Como génio das matemáticas que dizem ser, o ministro Crato
só pode ser o homem certo no lugar certo, o da Educação, essa ferramenta
essencial para que se fabriquem os robots que hão-de servir os generosos
negócios da especulacia neoliberal.
Lembrei-me do cavalheiro que sonha criar uma elite de lusos
cavaleiros educados em colégios enobrecidos pela tradição britânica do século
XIX, que ainda hoje deve ser o que era, devido à notícia elogiada pelo
nacional-propagandismo à portuguesa: ele “abateu”, de uma penada, 11 mil
professores ao activo.
Acho o verbo “abater” aplicado de uma maneira esplêndida e
inspirada ao acontecimento, fuzilamentos tiro-a-tiro-certeiro, como é próprio
de alguém familiarizado com o rigor das matemáticas. Oxalá o megafone de turno
não venha a ter problemas com a escolha do termo.
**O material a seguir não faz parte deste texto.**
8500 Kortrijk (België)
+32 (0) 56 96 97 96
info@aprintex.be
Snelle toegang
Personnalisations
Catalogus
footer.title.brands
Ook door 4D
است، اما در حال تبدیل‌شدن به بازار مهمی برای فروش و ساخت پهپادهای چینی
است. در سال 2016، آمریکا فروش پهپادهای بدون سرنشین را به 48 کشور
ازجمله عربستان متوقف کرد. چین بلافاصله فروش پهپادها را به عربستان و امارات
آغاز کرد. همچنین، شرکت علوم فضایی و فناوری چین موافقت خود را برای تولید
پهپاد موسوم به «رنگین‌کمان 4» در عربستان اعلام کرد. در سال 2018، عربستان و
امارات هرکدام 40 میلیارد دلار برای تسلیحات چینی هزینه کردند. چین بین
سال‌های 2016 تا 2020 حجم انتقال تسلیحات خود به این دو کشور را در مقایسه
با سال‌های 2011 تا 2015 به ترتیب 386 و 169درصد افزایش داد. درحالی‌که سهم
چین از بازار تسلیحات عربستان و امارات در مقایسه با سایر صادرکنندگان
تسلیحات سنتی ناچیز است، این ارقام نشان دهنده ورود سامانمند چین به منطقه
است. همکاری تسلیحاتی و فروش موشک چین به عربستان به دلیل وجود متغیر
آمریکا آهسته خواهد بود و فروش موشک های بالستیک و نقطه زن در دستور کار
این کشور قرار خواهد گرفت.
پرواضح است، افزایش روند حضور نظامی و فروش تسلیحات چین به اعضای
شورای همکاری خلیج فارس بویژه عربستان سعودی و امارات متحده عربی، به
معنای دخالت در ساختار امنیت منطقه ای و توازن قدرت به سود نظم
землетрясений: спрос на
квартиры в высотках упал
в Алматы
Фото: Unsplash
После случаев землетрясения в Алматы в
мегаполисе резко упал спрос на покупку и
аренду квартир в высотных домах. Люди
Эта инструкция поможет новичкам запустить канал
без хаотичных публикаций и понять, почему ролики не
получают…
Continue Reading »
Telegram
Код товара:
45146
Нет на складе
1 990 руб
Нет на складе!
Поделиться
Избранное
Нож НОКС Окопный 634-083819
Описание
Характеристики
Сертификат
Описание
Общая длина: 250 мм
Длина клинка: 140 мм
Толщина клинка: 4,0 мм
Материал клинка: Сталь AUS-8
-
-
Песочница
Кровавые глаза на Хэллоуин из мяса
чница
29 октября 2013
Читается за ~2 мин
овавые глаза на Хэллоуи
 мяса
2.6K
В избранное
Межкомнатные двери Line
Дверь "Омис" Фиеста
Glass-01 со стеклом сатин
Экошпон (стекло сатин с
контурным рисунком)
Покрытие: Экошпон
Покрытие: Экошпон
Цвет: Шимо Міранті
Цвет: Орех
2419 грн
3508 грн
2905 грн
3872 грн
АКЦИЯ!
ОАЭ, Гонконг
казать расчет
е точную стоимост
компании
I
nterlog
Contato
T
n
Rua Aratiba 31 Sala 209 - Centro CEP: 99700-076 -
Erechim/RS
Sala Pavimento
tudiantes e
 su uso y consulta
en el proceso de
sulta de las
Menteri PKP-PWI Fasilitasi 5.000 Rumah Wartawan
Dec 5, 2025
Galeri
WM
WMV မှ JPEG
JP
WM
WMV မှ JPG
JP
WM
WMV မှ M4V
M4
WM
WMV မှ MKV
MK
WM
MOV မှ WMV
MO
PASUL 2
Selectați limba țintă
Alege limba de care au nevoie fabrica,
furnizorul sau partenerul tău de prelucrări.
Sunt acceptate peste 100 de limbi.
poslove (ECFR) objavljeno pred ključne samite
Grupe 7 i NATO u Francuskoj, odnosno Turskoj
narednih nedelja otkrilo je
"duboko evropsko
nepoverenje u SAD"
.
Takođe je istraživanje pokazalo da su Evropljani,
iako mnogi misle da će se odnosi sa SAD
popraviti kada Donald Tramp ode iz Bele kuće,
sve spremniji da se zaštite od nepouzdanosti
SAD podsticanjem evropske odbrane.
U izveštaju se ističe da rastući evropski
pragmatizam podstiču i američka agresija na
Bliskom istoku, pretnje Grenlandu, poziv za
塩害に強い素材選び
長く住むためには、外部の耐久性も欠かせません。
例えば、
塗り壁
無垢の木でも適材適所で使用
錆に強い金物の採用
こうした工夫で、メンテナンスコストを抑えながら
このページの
Pensando bem, talvez “abater” tenha a ver não com um
fuzilamento massivo mas com a famosa dieta montada pelo governo do primeiro-ministro
de Portugal em exercício, no sentido de cortar as malfadadas “gorduras” do
Estado. Hoje em dia todos percebemos a importância das dietas para abater peso
e conhecemos o quão importante é apurá-las, principalmente a partir do momento
em que a Primavera desperta as forças da natureza, para que as silhuetas das
pessoas e, neste caso, a da sociedade, correspondam aos figurinos do
bem-parecer.
Pois nenhum governo em Portugal se esmerou tanto como o que
está prestes a finar-se para espremer o Estado de modo a libertar-se das
malditas gorduras. E se grande parte dos músculos foram atrás, também não é
novidade que os grandes esforços, como este o é, estão sujeitos aos compreensíveis
danos colaterais. E o ministro Crato ocupou-se da sua parte da tarefa com o
esmero instintivo que é próprio dos génios – uma genialidade que nele beneficia
da experiência adquirida na demonstração do teorema de que as extremas,
esquerda e direita são, afinal, uma e a mesma coisa - ele é a imagem viva
disso.
Onze mil professores eram, na
realidade, uma inadmissível prega de gordura num Estado moderno – o Estado
tendendo para zero – tal como o pretende o primeiro-ministro de Portugal ainda
em exercício. Aliás, a Educação é, em si mesma, uma temível gordura,
eventualmente até um abcesso vocacionado para inquietar a tão querida paz
social. Uma Educação que o seja, e para tal seriam necessários esses 11 mil
professores, provavelmente muitos mais, escolas públicas e estruturas
indispensáveis à formação de cidadãos conhecedores, cultos e intervenientes,
incomoda o governo ainda em exercício e, em especial, o ministro Crato. Se a
esses 11 mil professores corresponderem 50 mil seres humanos ou mais,
sobrevivendo com dificuldades acrescidas, paciência, azar deles, afinal as
reformas podem ser como as guerras, por isso estão sujeitas aos já falados
danos colaterais. Se a esses 11 mil professores correspondem mais escolas
públicas fechadas, mais alunos encavalitados em turmas sem condições para
funcionar, mais horários esclavagistas, mais anarquia e indisciplina, azar o
das escolas, professores, alunos e pais, não cabe ao Estado sustentar vícios.
Para lhes servir de escape, quiçá acolher alguns desses 11 mil professores já
despidos de quaisquer direitos, existem muitos e cada vez mais colégios
privados, que o Estado está pronto a subsidiar com os impostos de todos nós,
melhor dizendo os que sobrarem do pagamento da dívida que não terá fim, do
financiamento dos bancos recuperados e saldados a preços de uva mijona. É para
isso que o Estado existe, e só por isso o Estado não é reduzido à situação
ideal de conjunto vazio. Afinal, educar não é mais do que criar autómatos para
emigrarem ou para enfileirarem na linha de produção de lucros e mordomias da
meia dúzia de especuladores e negociantes salafrários a quem o Estado serve.
Onze mil professores “abatidos”
pelo ministro Crato? Qual é o problema? Afinal não passam de 11 mil seres
humanos sacrificados na guerra a essa gordura letal que é a Educação.